While I have an engineering background, having studied at École Centrale Paris, I have spent my entire professional life working in finance. Upon graduation, in the late 1980s, I saw an opportunity in finance for people with a mathematical background because of the developments on the markets triggered by deregulation and technical progress. While papers on option pricing theory by Black, Scholes and Merton were becoming widely publicised, it struck me at that time that the financial world was slow to adapt to those technical advances and that someone who combined a strong interest in financial economics with solid quantitative skills would have a competitive advantage in this industry.
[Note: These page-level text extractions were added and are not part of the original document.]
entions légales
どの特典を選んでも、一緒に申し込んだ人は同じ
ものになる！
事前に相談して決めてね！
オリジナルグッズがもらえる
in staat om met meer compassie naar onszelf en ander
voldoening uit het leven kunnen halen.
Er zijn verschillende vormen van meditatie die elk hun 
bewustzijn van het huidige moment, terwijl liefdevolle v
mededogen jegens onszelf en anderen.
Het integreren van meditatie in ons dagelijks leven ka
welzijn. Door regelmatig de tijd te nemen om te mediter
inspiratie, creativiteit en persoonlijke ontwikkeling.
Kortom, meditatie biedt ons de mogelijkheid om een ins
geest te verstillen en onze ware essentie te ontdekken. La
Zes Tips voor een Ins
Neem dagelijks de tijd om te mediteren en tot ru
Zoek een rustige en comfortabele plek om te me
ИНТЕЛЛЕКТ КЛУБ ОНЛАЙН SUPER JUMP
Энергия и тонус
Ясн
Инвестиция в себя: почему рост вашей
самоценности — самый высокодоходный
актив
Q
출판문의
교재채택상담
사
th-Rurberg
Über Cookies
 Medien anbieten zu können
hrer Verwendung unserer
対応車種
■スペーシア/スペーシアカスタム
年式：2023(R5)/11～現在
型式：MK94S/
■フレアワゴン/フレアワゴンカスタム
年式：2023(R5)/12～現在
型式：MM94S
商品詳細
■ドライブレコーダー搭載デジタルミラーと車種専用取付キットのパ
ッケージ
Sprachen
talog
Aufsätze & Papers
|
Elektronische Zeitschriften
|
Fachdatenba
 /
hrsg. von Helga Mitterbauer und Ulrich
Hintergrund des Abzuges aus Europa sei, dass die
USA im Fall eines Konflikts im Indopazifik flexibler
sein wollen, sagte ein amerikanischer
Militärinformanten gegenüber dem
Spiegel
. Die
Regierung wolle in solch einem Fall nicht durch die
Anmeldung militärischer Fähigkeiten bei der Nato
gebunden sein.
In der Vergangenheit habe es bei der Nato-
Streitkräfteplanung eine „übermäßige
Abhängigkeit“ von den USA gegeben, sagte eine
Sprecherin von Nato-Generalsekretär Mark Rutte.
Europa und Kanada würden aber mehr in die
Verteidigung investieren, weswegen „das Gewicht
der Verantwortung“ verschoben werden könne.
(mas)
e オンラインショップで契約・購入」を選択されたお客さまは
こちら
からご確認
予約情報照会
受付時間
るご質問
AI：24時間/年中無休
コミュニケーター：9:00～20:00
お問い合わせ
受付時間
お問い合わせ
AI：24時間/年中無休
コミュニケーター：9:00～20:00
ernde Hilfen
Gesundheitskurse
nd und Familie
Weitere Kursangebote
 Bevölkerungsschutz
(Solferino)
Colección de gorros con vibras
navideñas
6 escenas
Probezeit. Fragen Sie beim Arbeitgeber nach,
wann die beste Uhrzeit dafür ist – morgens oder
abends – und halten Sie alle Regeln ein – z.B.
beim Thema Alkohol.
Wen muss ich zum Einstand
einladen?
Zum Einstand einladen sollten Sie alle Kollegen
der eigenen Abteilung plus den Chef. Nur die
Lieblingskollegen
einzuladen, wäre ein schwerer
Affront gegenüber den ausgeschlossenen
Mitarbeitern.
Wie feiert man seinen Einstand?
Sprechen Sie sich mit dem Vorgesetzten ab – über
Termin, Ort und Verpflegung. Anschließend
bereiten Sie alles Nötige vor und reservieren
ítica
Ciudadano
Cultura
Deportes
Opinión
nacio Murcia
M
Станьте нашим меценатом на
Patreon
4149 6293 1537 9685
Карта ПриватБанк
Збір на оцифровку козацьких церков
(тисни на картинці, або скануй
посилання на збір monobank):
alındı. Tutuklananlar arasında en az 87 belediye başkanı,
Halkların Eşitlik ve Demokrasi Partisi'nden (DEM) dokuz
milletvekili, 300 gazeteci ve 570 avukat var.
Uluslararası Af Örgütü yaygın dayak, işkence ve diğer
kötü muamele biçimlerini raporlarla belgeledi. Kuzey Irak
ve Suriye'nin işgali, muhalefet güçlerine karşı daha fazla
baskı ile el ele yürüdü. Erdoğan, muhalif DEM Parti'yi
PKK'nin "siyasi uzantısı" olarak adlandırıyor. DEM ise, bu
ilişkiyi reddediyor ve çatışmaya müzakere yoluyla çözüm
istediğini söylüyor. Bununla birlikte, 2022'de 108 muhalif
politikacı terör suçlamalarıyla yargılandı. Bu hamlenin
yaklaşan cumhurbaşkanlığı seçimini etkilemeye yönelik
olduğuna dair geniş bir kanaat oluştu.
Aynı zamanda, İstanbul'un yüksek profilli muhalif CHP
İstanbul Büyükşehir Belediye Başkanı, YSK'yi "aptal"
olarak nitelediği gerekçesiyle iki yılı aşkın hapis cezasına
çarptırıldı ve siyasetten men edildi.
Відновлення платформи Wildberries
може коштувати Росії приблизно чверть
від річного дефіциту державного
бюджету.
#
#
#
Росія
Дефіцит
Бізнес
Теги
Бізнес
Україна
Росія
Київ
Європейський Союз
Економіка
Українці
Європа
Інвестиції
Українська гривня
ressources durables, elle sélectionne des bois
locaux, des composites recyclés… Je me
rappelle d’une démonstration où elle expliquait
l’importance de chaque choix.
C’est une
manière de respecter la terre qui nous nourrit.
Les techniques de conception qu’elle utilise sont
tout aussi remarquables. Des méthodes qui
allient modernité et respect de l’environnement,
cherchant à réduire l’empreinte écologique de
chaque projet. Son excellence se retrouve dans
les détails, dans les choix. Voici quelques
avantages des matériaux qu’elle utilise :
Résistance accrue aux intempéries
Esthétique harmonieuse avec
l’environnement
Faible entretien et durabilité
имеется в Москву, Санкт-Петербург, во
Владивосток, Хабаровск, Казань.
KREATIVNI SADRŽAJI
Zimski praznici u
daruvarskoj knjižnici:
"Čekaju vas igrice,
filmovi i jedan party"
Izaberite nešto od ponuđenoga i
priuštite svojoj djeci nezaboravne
Looking back, I cannot comment on whether that was a good or bad choice, but, for sure, I went through very exciting times, accompanying the development of derivatives trading, high frequency trading and quantitative risk management altogether spending close to twenty years on the sell-side. From a professional and practical business standpoint, it was exciting to be associated with the opening of new derivative markets and the emergence of new businesses, like structured products. From an intellectual stand point, new exotic derivative products created new challenges. The generalisation of electronic trading also became a game changer. In the wake of the institutional and market failure that we experienced with the global financial crisis, I realised that the financial world would change dramatically with regulation becoming a prominent factor shaping the industry. I also realised that, while there had been a lot of advanced academic work modelling risks or exploring the links between the real economy and financial markets, most financial institutions were lagging behind. While sitting back and reflecting, a third realisation came: that the time had come to refresh and strengthen my theoretical knowledge in quantitative finance. I started with the basics, enrolling in a Master’s in Statistics at Hong Kong University. Statistics is a key ingredient for financial modelling and with the advent of high frequency and big data, you need to master statistics to make sense of the observations and extract the signal from the noise. The programme was an eye opener: so much progress had been made in only twenty years. Along the way, I developed a keen interest in extreme value theory and advanced risk management. About the same time, I became aware of the EDHEC-Risk Institute PhD in Finance; the programme strongly appealed to me because its curriculum and format promised to allow me to meet my needs to further my knowledge of quantitative finance and acquire research skills without leaving my career.

What are you doing today?

Right now I am the risk manager for multi-strategy hedge fund. In 2008, as I expected the banking industry to enter a long period of restructuring, I took the deliberate step to cross over to the buy-side, expecting that perspectives would be more interesting in asset management. I also made the decision to switch from risk taking risk to risk management. Traditionally, risk managers, whether they came from an accounting and finance or a more quantitative background had limited understanding of markets and little or no decision making experience, which was consistent with a job definition that was focused on reporting and compliance. I think modern finance requires the risk manager to be forward looking and assist the investment manager in seeking excess returns and understanding the risk-returns trade-offs. This calls for professionals who combine practical market experience – the experience of making decisions in an incomplete information framework – with a sound theoretical knowledge of markets that draws on the academic advances engineered over the last twenty years.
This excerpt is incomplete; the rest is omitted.